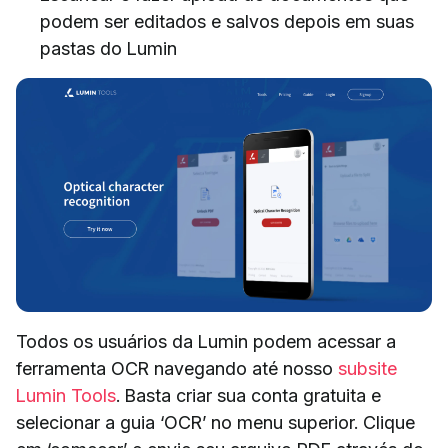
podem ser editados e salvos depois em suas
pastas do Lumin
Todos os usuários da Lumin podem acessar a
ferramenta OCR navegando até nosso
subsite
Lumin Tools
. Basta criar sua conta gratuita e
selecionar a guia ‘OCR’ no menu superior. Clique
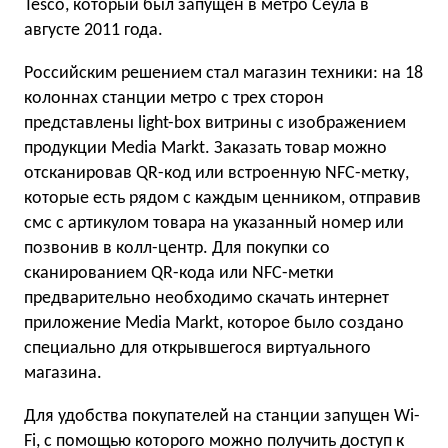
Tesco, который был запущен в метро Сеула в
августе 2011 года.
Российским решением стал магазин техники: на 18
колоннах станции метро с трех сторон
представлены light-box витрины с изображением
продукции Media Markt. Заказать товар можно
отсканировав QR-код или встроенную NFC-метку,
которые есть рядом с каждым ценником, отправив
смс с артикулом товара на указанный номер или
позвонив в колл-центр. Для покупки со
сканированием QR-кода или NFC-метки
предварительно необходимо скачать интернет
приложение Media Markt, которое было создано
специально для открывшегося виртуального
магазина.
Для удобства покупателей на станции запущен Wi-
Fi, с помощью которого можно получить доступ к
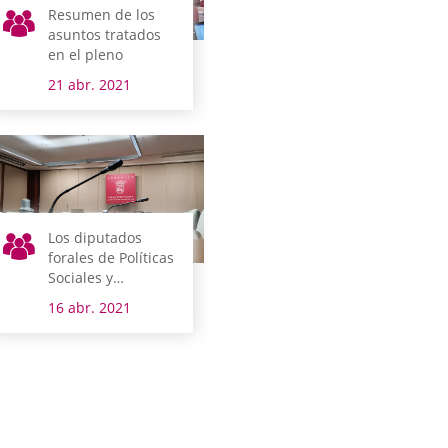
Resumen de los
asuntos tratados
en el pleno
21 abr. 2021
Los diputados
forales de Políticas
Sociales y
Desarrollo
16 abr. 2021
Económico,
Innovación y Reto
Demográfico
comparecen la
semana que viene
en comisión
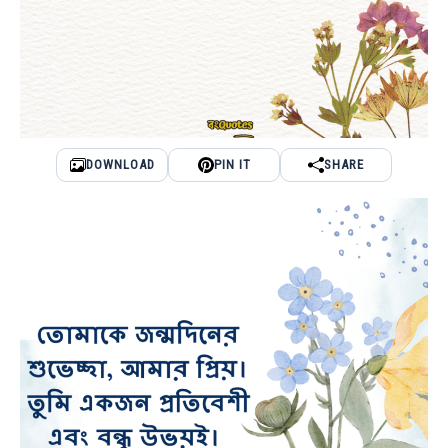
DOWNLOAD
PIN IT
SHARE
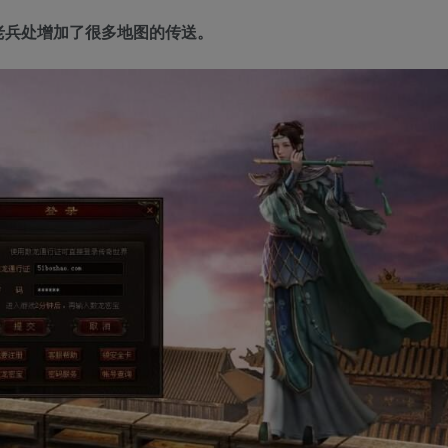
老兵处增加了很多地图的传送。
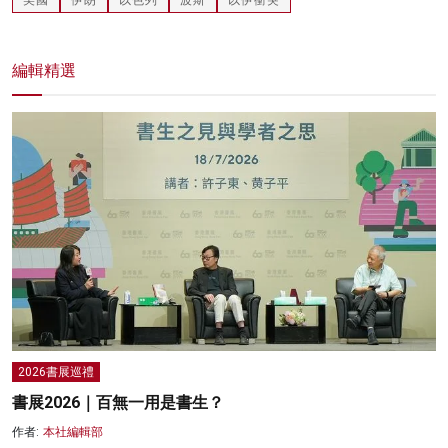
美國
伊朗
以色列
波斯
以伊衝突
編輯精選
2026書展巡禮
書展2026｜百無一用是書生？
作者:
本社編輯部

==================================================

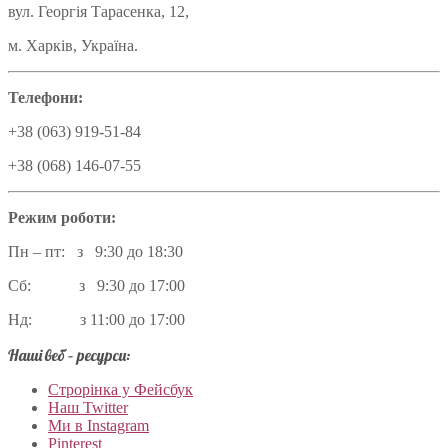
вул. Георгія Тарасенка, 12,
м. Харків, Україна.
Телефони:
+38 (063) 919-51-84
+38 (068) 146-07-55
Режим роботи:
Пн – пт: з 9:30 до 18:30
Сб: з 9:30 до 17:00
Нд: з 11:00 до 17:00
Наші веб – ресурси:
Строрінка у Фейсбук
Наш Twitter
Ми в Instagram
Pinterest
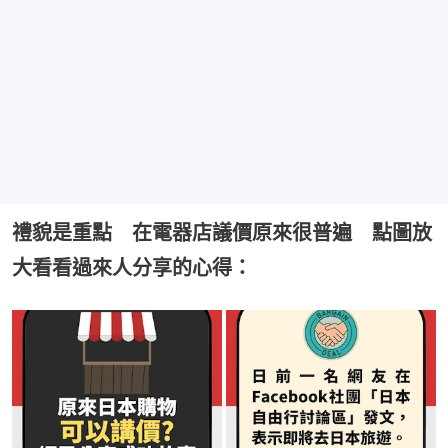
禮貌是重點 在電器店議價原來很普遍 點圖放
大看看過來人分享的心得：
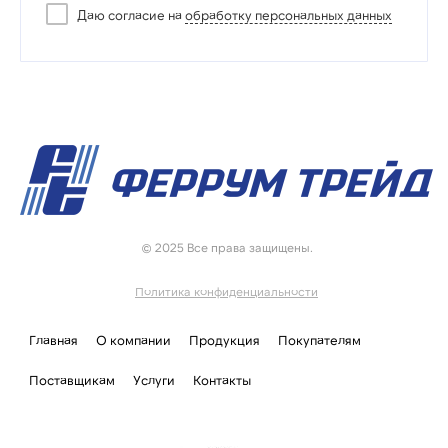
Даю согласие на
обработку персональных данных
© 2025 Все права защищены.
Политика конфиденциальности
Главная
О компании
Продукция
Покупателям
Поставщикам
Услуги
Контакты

==================================================

■ **BRIEF**
How many of the lines above include the string "метро"? Reply with the number by itself.

■ **SOLUTION**
2